§ **Work required**
The required answer is the run of lines from the one holding "Find pulmonary artery" to the end of the data below, copied exactly and free of pictures.

§ **Listed records**
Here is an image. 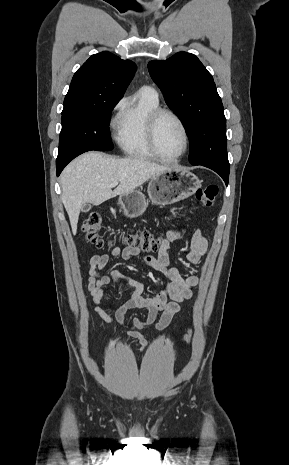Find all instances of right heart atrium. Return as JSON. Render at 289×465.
<instances>
[{
    "instance_id": "obj_1",
    "label": "right heart atrium",
    "mask_w": 289,
    "mask_h": 465,
    "mask_svg": "<svg viewBox=\"0 0 289 465\" xmlns=\"http://www.w3.org/2000/svg\"><path fill=\"white\" fill-rule=\"evenodd\" d=\"M125 103H126V99L124 98V99L120 100V101L117 103V105H116L115 108H116V109L121 108V107H123V106L125 105Z\"/></svg>"
}]
</instances>
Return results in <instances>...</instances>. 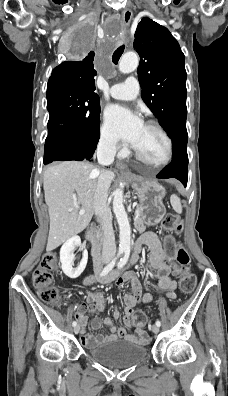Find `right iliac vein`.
I'll return each mask as SVG.
<instances>
[{
  "mask_svg": "<svg viewBox=\"0 0 228 396\" xmlns=\"http://www.w3.org/2000/svg\"><path fill=\"white\" fill-rule=\"evenodd\" d=\"M79 331H80V326H79V325H76V326L74 327V333H75V334H78Z\"/></svg>",
  "mask_w": 228,
  "mask_h": 396,
  "instance_id": "obj_1",
  "label": "right iliac vein"
}]
</instances>
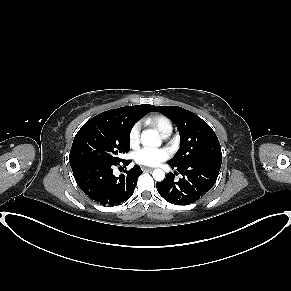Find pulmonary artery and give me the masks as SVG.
<instances>
[{
    "instance_id": "1",
    "label": "pulmonary artery",
    "mask_w": 291,
    "mask_h": 291,
    "mask_svg": "<svg viewBox=\"0 0 291 291\" xmlns=\"http://www.w3.org/2000/svg\"><path fill=\"white\" fill-rule=\"evenodd\" d=\"M170 134H171V131H167L166 133L163 134V137L167 138L170 136Z\"/></svg>"
}]
</instances>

§ **Result for this task**
Find pulmonary artery and give me the masks as SVG.
<instances>
[{
    "instance_id": "1",
    "label": "pulmonary artery",
    "mask_w": 291,
    "mask_h": 291,
    "mask_svg": "<svg viewBox=\"0 0 291 291\" xmlns=\"http://www.w3.org/2000/svg\"><path fill=\"white\" fill-rule=\"evenodd\" d=\"M170 134H171V131H167L166 133L163 134V137L167 138L170 136Z\"/></svg>"
}]
</instances>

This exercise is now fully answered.